What to do — The answer must consist of every line in the data that contains "ανηλίκων".

Extracted page text data:
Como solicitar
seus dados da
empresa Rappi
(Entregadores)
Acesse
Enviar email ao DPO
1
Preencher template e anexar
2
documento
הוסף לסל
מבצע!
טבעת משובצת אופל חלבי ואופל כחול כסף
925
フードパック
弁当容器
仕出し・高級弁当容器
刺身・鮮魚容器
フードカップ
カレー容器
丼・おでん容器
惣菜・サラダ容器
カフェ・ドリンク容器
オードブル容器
==
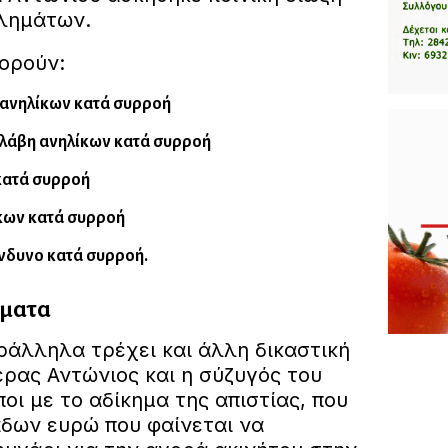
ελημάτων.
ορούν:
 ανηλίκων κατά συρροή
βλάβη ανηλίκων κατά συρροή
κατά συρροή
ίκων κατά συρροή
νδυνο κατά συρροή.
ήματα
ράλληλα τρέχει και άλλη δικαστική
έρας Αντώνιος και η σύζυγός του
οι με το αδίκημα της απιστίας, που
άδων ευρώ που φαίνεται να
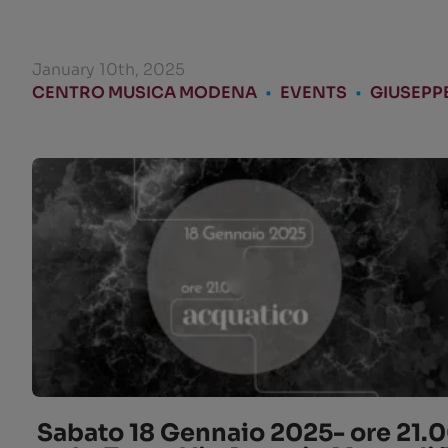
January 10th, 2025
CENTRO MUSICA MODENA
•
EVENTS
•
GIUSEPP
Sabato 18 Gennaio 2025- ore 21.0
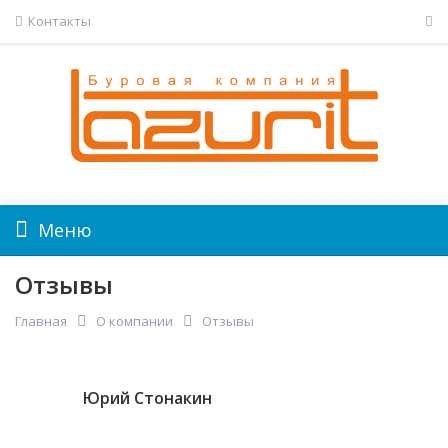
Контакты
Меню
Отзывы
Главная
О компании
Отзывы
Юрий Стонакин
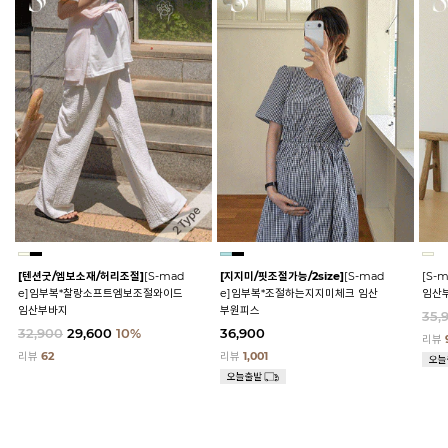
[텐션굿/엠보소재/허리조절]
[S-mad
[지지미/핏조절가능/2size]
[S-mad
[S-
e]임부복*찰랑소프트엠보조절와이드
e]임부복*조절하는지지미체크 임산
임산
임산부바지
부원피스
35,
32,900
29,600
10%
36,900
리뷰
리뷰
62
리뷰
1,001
==
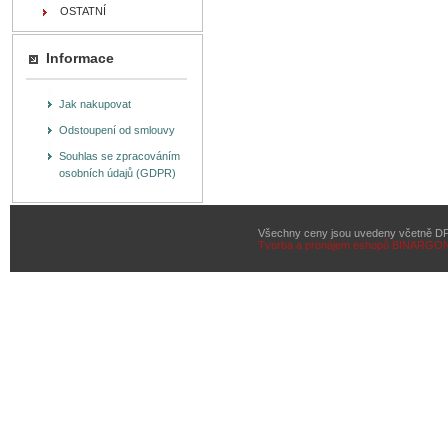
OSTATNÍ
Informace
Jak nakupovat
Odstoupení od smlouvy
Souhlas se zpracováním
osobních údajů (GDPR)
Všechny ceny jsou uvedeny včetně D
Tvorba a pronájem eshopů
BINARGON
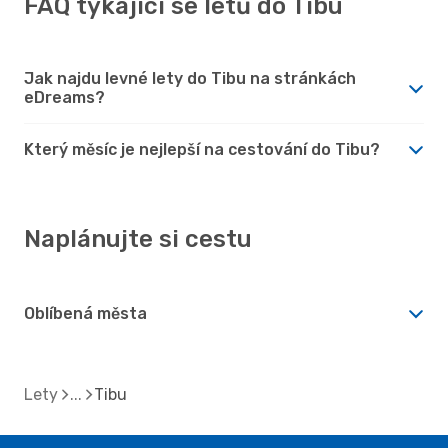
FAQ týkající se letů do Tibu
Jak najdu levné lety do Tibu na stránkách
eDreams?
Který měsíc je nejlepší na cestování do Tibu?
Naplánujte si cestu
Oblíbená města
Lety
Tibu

Reply to the task —
 ανηλίκων κατά συρροή
βλάβη ανηλίκων κατά συρροή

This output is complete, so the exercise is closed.